Issues A-17, A-44, A-45, and A-47 addressed various aspects of this concern as contributors to system failures, including degradation of operator information that could lead to operator "blindness," incorrect operator actions, and human errors. The analyses performed in support of these issues considered, for the most part, the possibility that single operator action could defeat one or more divisions of an ESF system. In addition, in situations where operator actions are necessary but the integrity of the information in the control room may be questionable (such as following a station blackout), it was assumed that the operator would not respond correctly. This effectively addressed single human errors that may defeat an ESF that otherwise would be operable.

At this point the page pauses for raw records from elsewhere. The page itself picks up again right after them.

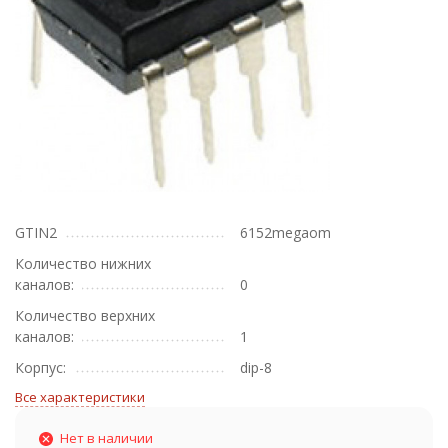
GTIN2
6152megaom
Количество нижних
каналов:
0
Количество верхних
каналов:
1
Корпус:
dip-8
Все характеристики
Нет в наличии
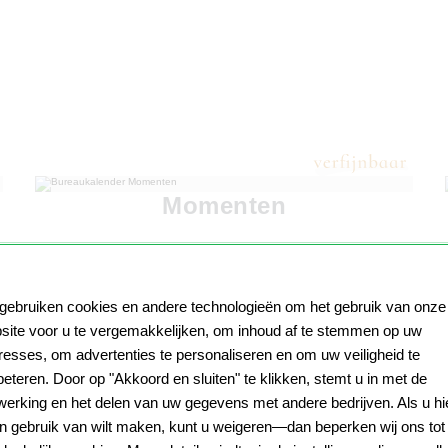
Momenten
 gebruiken cookies en andere technologieën om het gebruik van onze
site voor u te vergemakkelijken, om inhoud af te stemmen op uw
eresses, om advertenties te personaliseren en om uw veiligheid te
beteren. Door op "Akkoord en sluiten" te klikken, stemt u in met de
werking en het delen van uw gegevens met andere bedrijven. Als u hi
n gebruik van wilt maken, kunt u weigeren—dan beperken wij ons tot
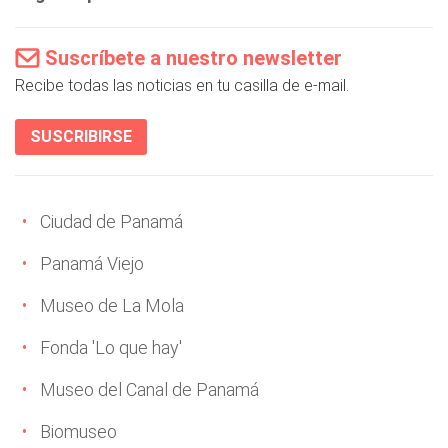
Suscríbete a nuestro newsletter
Recibe todas las noticias en tu casilla de e-mail.
SUSCRIBIRSE
Ciudad de Panamá
Panamá Viejo
Museo de La Mola
Fonda 'Lo que hay'
Museo del Canal de Panamá
Biomuseo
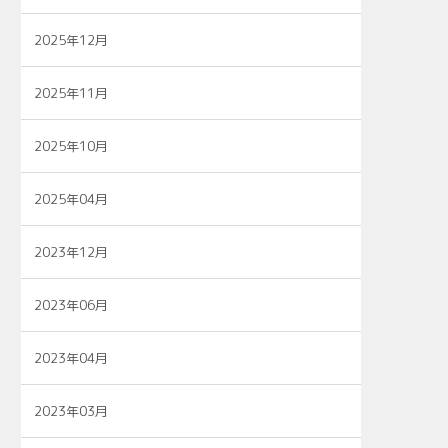
2025年12月
2025年11月
2025年10月
2025年04月
2023年12月
2023年06月
2023年04月
2023年03月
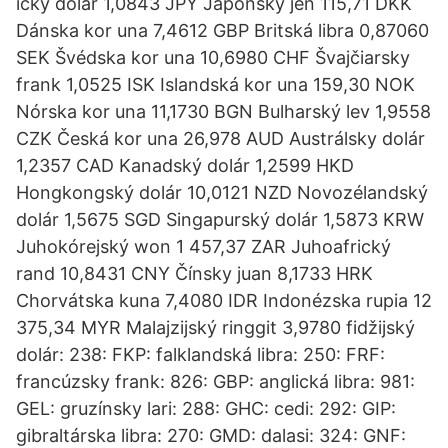
ický dolár 1,0843 JPY Japonský jen 115,71 DKK
Dánska kor una 7,4612 GBP Britská libra 0,87060
SEK Švédska kor una 10,6980 CHF Švajčiarsky
frank 1,0525 ISK Islandská kor una 159,30 NOK
Nórska kor una 11,1730 BGN Bulharský lev 1,9558
CZK Česká kor una 26,978 AUD Austrálsky dolár
1,2357 CAD Kanadský dolár 1,2599 HKD
Hongkongský dolár 10,0121 NZD Novozélandský
dolár 1,5675 SGD Singapurský dolár 1,5873 KRW
Juhokórejský won 1 457,37 ZAR Juhoafrický
rand 10,8431 CNY Čínsky juan 8,1733 HRK
Chorvátska kuna 7,4080 IDR Indonézska rupia 12
375,34 MYR Malajzijský ringgit 3,9780 fidžijský
dolár: 238: FKP: falklandská libra: 250: FRF:
francúzsky frank: 826: GBP: anglická libra: 981:
GEL: gruzínsky lari: 288: GHC: cedi: 292: GIP:
gibraltárska libra: 270: GMD: dalasi: 324: GNF:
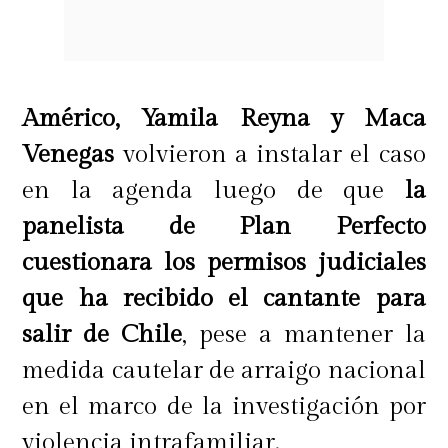
Américo, Yamila Reyna y Maca
Venegas
volvieron a instalar el caso
en la agenda luego de que
la
panelista de Plan Perfecto
cuestionara los permisos judiciales
que ha recibido el cantante para
salir de Chile
, pese a mantener la
medida cautelar de arraigo nacional
en el marco de la investigación por
violencia intrafamiliar.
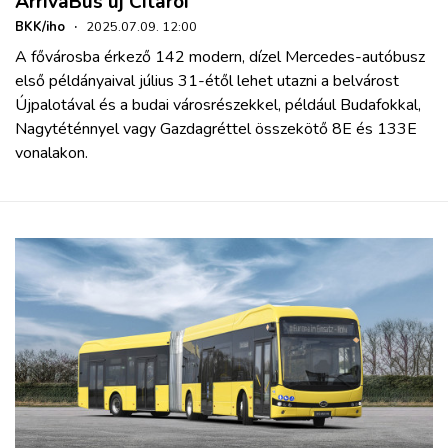
ArrivaBus új Citarói
BKK/iho
·
2025.07.09. 12:00
A fővárosba érkező 142 modern, dízel Mercedes-autóbusz
első példányaival július 31-étől lehet utazni a belvárost
Újpalotával és a budai városrészekkel, például Budafokkal,
Nagytéténnyel vagy Gazdagréttel összekötő 8E és 133E
vonalakon.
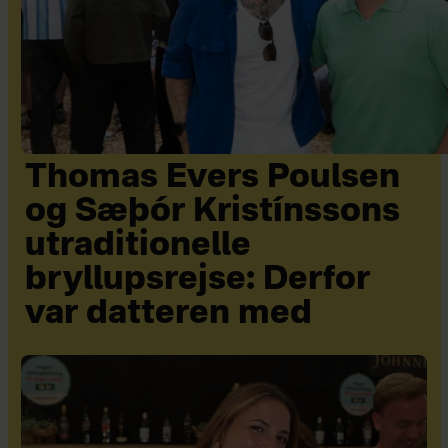
Thomas Evers Poulsen
og Sæþór Kristínssons
utraditionelle
bryllupsrejse: Derfor
var datteren med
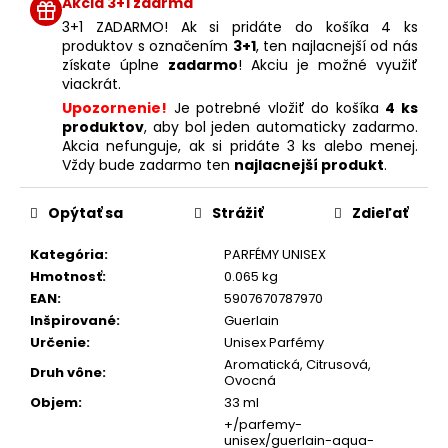
Akcia 3+1 zdarma
3+1 ZADARMO! Ak si pridáte do košíka 4 ks
produktov s označením
3+1
, ten najlacnejší od nás
získate úplne
zadarmo
! Akciu je možné využiť
viackrát.
Upozornenie!
Je potrebné vložiť do košíka
4 ks
produktov
, aby bol jeden automaticky zadarmo.
Akcia nefunguje, ak si pridáte 3 ks alebo menej.
Vždy bude zadarmo ten
najlacnejší produkt
.
Opýtať sa
Strážiť
Zdieľať
Kategória
:
PARFÉMY UNISEX
Hmotnosť
:
0.065 kg
EAN
:
5907670787970
Inšpirované
:
Guerlain
Určenie
:
Unisex Parfémy
Aromatická, Citrusová,
Druh vône
:
Ovocná
Objem
:
33 ml
+/parfemy-
unisex/guerlain-aqua-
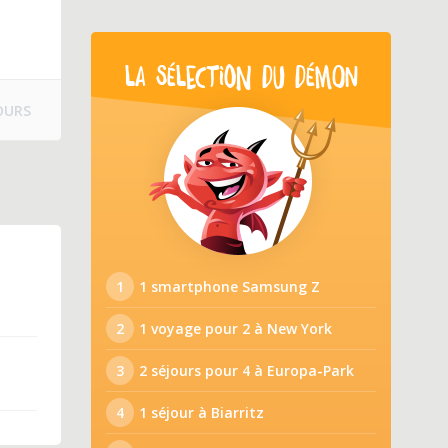
LA SÉLECTION DU DÉMON
OURS
1
1 smartphone Samsung Z
2
1 voyage pour 2 à New York
3
2 séjours pour 4 à Europa-Park
4
1 séjour à Biarritz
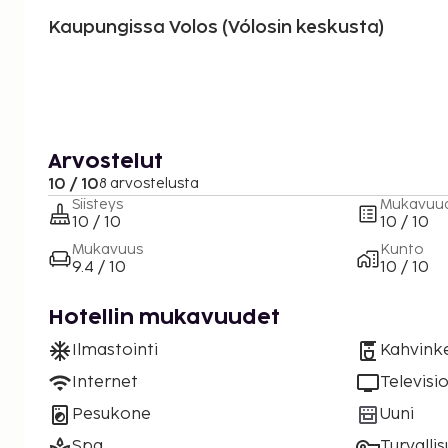
Kaupungissa Volos (Vólosin keskusta)
Arvostelut
10 / 10
8 arvostelusta
Siisteys
Mukavuu
10 / 10
10 / 10
Mukavuus
Kunto
9.4 / 10
10 / 10
Hotellin mukavuudet
Ilmastointi
Kahvinke
Internet
Televisi
Pesukone
Uuni
Spa
Turvalli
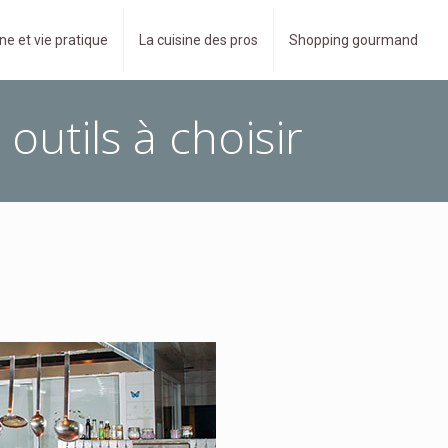
ne et vie pratique
La cuisine des pros
Shopping gourmand
outils à choisir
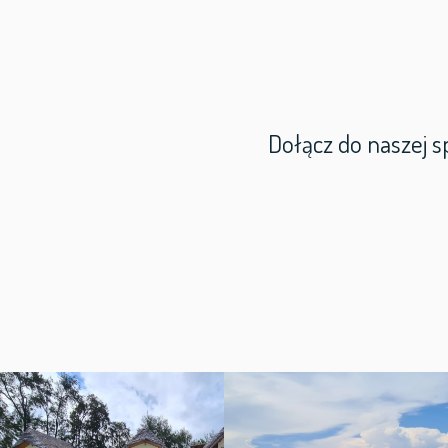
Dołącz do naszej s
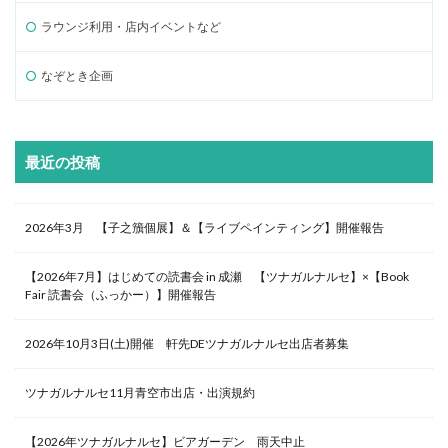
ラウンジ利用・店内イベントなど
なぞとき企画
最近の投稿
2026年3月 【子之籏個展】＆【ライブペインティング】開催報告
【2026年7月】はじめての読書会 in 成瀬 【ツナガルナルセ】×【Book
Fair 読書会（ふっかー）】開催報告
2026年10月3日(土)開催 軒先DEツナガルナルセ出店者募集
ツナガルナルセ11月青空市出店・出演規約
【2026年ツナガルナルセ】ビアガーデン 雨天中止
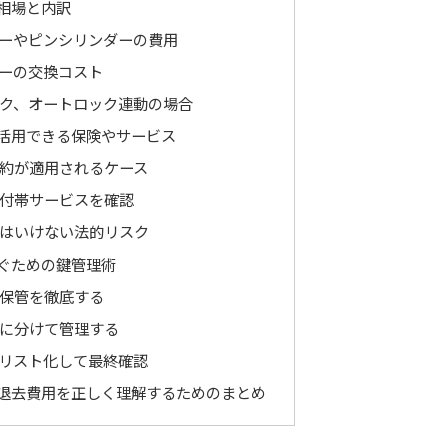
相場と内訳
ーやピンシリンダーの費用
ーの交換コスト
ク、オートロック連動の場合
活用できる保険やサービス
約が適用されるケース
付帯サービスを確認
はいけない法的リスク
ぐための鍵管理術
保管を徹底する
に分けて管理する
リスト化して最終確認
退去費用を正しく理解するためのまとめ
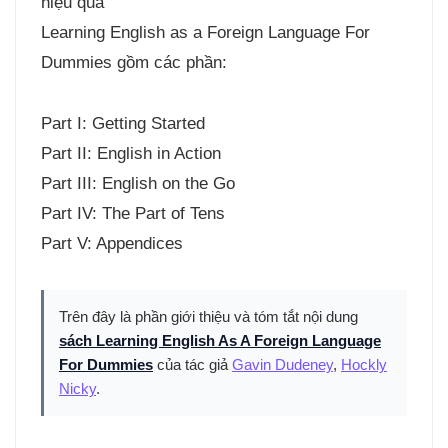
hiệu quả
Learning English as a Foreign Language For
Dummies gồm các phần:
Part I: Getting Started
Part II: English in Action
Part III: English on the Go
Part IV: The Part of Tens
Part V: Appendices
Trên đây là phần giới thiệu và tóm tắt nội dung
sách Learning English As A Foreign Language
For Dummies
của tác giả
Gavin Dudeney
,
Hockly
Nicky
.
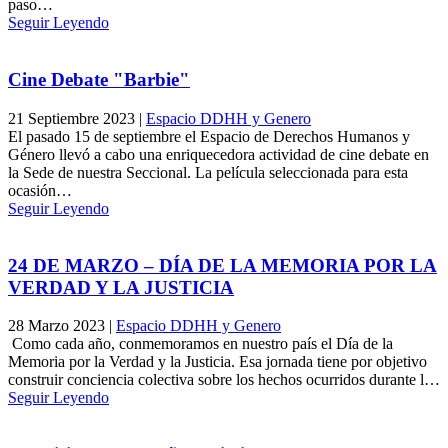
paso…
Seguir Leyendo
Cine Debate "Barbie"
21 Septiembre 2023
|
Espacio DDHH y Genero
El pasado 15 de septiembre el Espacio de Derechos Humanos y
Género llevó a cabo una enriquecedora actividad de cine debate en
la Sede de nuestra Seccional. La película seleccionada para esta
ocasión…
Seguir Leyendo
24 DE MARZO – DÍA DE LA MEMORIA POR LA
VERDAD Y LA JUSTICIA
28 Marzo 2023
|
Espacio DDHH y Genero
Como cada año, conmemoramos en nuestro país el Día de la
Memoria por la Verdad y la Justicia. Esa jornada tiene por objetivo
construir conciencia colectiva sobre los hechos ocurridos durante l…
Seguir Leyendo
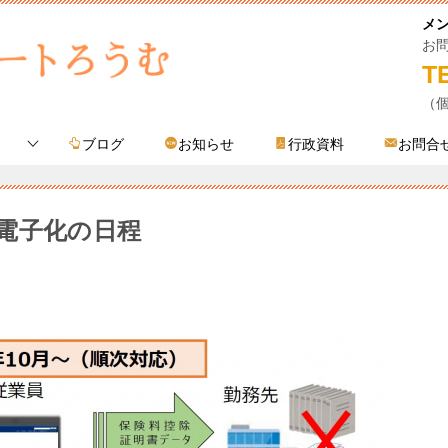
メ
お
T
（
ブログ
お知らせ
行政資料
お問合
電子化の日程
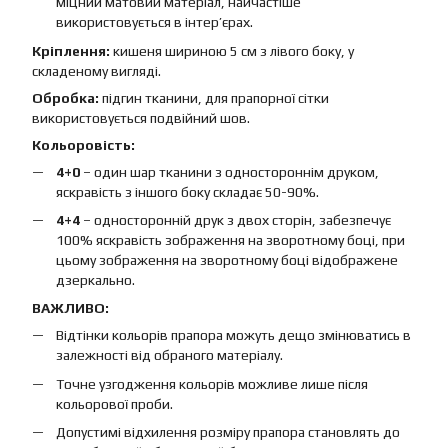
міцний матовий матеріал, найчастіше
використовується в інтер’єрах.
Кріплення:
кишеня шириною 5 см з лівого боку, у
складеному вигляді.
Обробка:
підгин тканини, для прапорної сітки
використовується подвійний шов.
Кольоровість:
4+0
– один шар тканини з одностороннім друком,
яскравість з іншого боку складає 50-90%.
4+4
– односторонній друк з двох сторін, забезпечує
100% яскравість зображення на зворотному боці, при
цьому зображення на зворотному боці відображене
дзеркально.
ВАЖЛИВО:
Відтінки кольорів прапора можуть дещо змінюватись в
залежності від обраного матеріалу.
Точне узгодження кольорів можливе лише після
кольорової проби.
Допустимі відхилення розміру прапора становлять до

Single human errors may also initiate a plant transient. Instances can be found in LERs in which single human errors have resulted in plant shutdowns, such as maintenance errors during electrical switchgear work that result in main feedwater isolation or interruption of vital AC power sources. Maintenance errors on the non-nuclear side of a plant that resulted in turbine-generator trips have also occurred. However, up to the time of this evaluation, such failures had not resulted in the occurrence of a transient and simultaneous failure of ESF systems that are designed to respond to the transient. This was primarily because of the redundancy and diversity of plant systems, particularly ESF systems, that are designed to minimize the effects of single failures by maintaining separation of different divisions of vital plant equipment. This conclusion was supported by the results of a number of PRAs, including NSAC-60889 and the PRAs prepared in support of NUREG-1150,1081 in which no accident sequences initiated by single human errors were found to contribute significantly to core damage probability.
Since this issue was raised, all the safety concerns have been or will be adequately addressed in the resolution of Issues A-17, A-44, A-45, and A-47, the evaluation of Issue 117, the IPE program,1222 and the Maintenance Rule.1338 Thus, this issue was DROPPED as a new and separate issue. In an RES evaluation,1564 it was concluded that consideration of a 20-year license renewal period did not change the priority of the issue.